Der Klägerin war durch einen in der Schweiz Ansässigen ein Darlehen über 630 000 DM zum Kauf einer Rollenrichtmaschine gewährt worden. Das Darlehen hatte nach dem Vertrag vom 9.4.1991 eine Laufzeit von 14 Jahren und war mit mindestens 45 000 DM p.a. zu tilgen. Der Zins betrug 6 % p.a. Daneben erhält "der Darlehensgeber … zusätzlich zum Zins eine Vergütung von 5 DM pro Tonne als Entschädigung für die Darlehensgewährung für die nächsten 14 Jahre", wobei "diese Zusatzentschädigung … einerseits für die günstige Finanzierung und andererseits für die Vermittlung der … Maschine zu verstehen" sein sollte. KapErSt wurde nicht einbehalten, weshalb das Finanzamt die Klägerin für 1991 bis 1995 gemäß § 44 Abs. 5 Satz 1 EStG mittels Nachforderungsbescheiden[1] in Anspruch nahm. Die Steuernachforderungen berechnete das Finanzamt mit 33 1/3 % der gesamten Kapitalerträge (Zins zuzüglich Tonnagezins) und nach § 51a EStG i.V.m. § 3 Abs. 1 Nr. 5 und § 4 SolZG. Die Klage blieb erfolglos[2]. Der BFH wies die Revision der Klägerin für die Streitjahre 1991 und 1992 als unbegründet zurück.
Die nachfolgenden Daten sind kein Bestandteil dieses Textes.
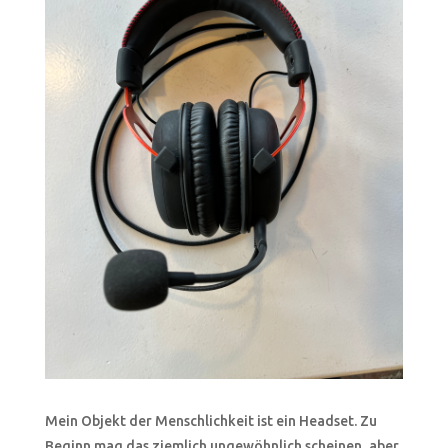
Mein Objekt der Menschlichkeit ist ein Headset. Zu
Beginn mag das ziemlich ungewöhnlich scheinen, aber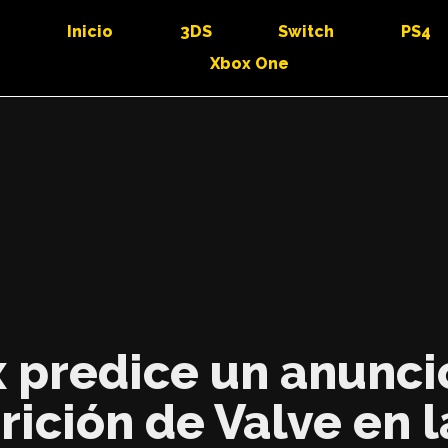
Inicio
3DS
Switch
PS4
Xbox One
 predice un anuncio
rición de Valve en l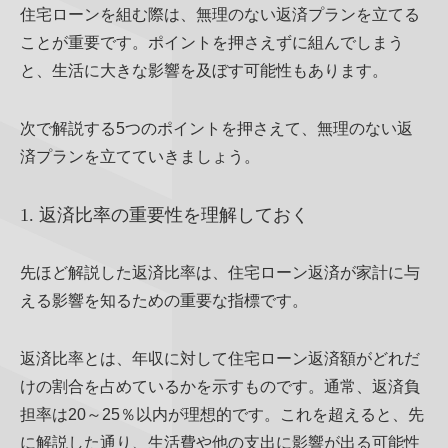
住宅ローンを組む際は、無理のない返済プランを立てる
ことが重要です。ポイントを押さえずに組んでしまう
と、生活に大きな影響を及ぼす可能性もあります。
次で解説する5つのポイントを押さえて、無理のない返
済プランを立てていきましょう。
1. 返済比率の重要性を理解しておく
先ほど解説した返済比率は、住宅ローン返済が家計に与
える影響を知るための重要な指標です。
返済比率とは、年収に対して住宅ローン返済額がどれだ
けの割合を占めているかを示すものです。通常、返済負
担率は20～25％以内が理想的です。これを超えると、先
に解説した通り、生活費や他の支出に影響が出る可能性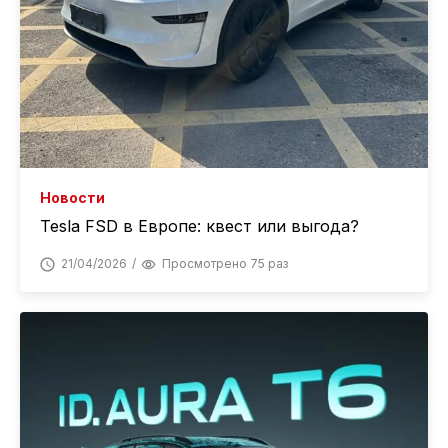
Новости
Tesla FSD в Европе: квест или выгода?
21/04/2026
Просмотрено 75 раз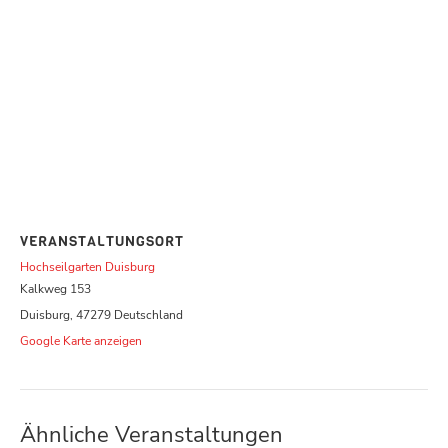
VERANSTALTUNGSORT
Hochseilgarten Duisburg
Kalkweg 153
Duisburg
,
47279
Deutschland
Google Karte anzeigen
Ähnliche Veranstaltungen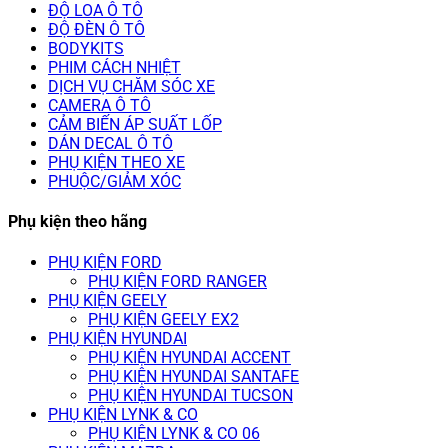
ĐỘ LOA Ô TÔ
ĐỘ ĐÈN Ô TÔ
BODYKITS
PHIM CÁCH NHIỆT
DỊCH VỤ CHĂM SÓC XE
CAMERA Ô TÔ
CẢM BIẾN ÁP SUẤT LỐP
DÁN DECAL Ô TÔ
PHỤ KIỆN THEO XE
PHUỘC/GIẢM XÓC
Phụ kiện theo hãng
PHỤ KIỆN FORD
PHỤ KIỆN FORD RANGER
PHỤ KIỆN GEELY
PHỤ KIỆN GEELY EX2
PHỤ KIỆN HYUNDAI
PHỤ KIỆN HYUNDAI ACCENT
PHỤ KIỆN HYUNDAI SANTAFE
PHỤ KIỆN HYUNDAI TUCSON
PHỤ KIỆN LYNK & CO
PHỤ KIỆN LYNK & CO 06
Für die weiteren Streitjahre 1993 bis 1995 hob er die Vorentscheidung auf und verwies die Sache an das FG zurück.

 

Entscheidungsgründe

  1. Nach § 43 Abs. 1 Satz 1 Nr. 3 EStG unterliegen Zinsen aus partiarischen Darlehen der KapErSt. Die Voraussetzungen eines partiarischen Darlehens sind im Streitfall erfüllt. Die Umsatzabhängigkeit der vereinbarten Tonnagevergütung ändert daran nichts. Ausschlaggebend für Begriff und Wesen eines partiarischen Rechtsverhältnisses ist, dass die Vergütung nicht - oder nicht nur - in einem festen periodischen Betrag besteht, sondern in einem Anteil an dem vom Darlehensempfänger erwirtschafteten Erfolg. Soweit sich aus dem Senatsurteil vom 25.3.1992[3] Gegenteiliges entnehmen ließe, wird dies hiermit korrigierend klargestellt.
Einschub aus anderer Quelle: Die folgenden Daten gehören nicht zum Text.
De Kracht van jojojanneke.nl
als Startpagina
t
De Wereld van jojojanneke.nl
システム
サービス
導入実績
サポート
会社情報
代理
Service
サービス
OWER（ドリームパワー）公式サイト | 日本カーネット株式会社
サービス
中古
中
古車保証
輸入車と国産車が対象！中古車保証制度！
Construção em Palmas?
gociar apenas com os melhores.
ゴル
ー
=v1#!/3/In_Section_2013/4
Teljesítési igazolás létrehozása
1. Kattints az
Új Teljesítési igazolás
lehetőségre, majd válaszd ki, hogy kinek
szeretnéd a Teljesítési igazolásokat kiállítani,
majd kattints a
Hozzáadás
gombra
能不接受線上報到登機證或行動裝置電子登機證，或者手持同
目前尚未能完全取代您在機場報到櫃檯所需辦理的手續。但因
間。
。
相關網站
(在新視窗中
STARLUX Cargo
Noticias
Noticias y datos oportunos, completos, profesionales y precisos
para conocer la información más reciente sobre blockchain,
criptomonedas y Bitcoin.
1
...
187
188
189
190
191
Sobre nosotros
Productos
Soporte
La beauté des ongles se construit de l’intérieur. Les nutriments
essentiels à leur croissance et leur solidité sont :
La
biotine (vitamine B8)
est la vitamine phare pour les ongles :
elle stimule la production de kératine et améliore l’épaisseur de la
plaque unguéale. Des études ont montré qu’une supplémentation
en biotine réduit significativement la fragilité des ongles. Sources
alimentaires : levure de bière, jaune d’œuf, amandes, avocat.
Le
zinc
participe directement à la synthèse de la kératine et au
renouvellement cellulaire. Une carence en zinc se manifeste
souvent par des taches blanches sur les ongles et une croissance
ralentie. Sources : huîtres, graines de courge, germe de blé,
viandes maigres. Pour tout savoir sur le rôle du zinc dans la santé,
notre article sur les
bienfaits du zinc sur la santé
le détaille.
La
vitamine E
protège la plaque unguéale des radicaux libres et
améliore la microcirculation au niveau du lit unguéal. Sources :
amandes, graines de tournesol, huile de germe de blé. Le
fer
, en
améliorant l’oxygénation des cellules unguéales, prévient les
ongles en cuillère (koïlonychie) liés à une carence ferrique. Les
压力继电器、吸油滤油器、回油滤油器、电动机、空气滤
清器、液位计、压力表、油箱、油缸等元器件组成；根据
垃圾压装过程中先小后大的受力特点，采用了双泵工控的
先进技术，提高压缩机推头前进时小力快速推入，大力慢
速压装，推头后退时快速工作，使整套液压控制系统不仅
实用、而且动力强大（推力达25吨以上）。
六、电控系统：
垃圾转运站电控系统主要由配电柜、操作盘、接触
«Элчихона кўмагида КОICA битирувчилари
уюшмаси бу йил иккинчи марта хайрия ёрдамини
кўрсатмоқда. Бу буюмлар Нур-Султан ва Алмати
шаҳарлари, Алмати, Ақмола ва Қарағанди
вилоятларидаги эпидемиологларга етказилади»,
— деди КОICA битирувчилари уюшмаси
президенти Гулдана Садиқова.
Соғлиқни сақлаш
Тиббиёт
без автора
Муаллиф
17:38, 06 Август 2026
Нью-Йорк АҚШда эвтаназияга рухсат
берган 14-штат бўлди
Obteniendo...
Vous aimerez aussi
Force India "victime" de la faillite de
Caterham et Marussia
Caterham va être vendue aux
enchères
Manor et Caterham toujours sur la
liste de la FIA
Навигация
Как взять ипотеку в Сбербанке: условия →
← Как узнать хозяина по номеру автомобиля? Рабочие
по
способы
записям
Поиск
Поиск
  2. Der Klägerin kann nicht darin beigepflichtet werden, dass es sich bei der tonnageabhängigen Zusatzvergütung nicht um Entgelt für die Kapitalüberlassung, sondern für die günstige Finanzierung und für die Vermittlung der Maschine gehandelt habe, wodurch sich Einkünfte aus sonstigen Leistungen i.S. des § 22 Nr. 3 EStG ergäben. Eine derartige Abrede lässt sich dem Vertrag vom 9.4.1991 nicht entnehmen. Hiervon ausgehend unterfielen nicht nur die Festzinsen, vielmehr auch die tonnageabhängigen Vergütungen der KapErSt. Der Senat hat den in § 43 Abs. 1 Satz 1 Nr. 3 EStG verwendeten Zinsbegriff in seinem Urteil vom 25.3.1992[4] weit verstanden. Einzubeziehen seien nicht nur nach der Laufzeit bemessene, erfolgsunabhängige Vergütungen für den Gebrauch eines auf Zeit überlassenen Kapitals[5], vielmehr alle irgendwie durch die Nutzung von Kapitalvermögen veranlassten geldwerten Vorteile[6]. Daran wird festgehalten. Die hierzu in der Literatur geübte Kritik ist unbegründet.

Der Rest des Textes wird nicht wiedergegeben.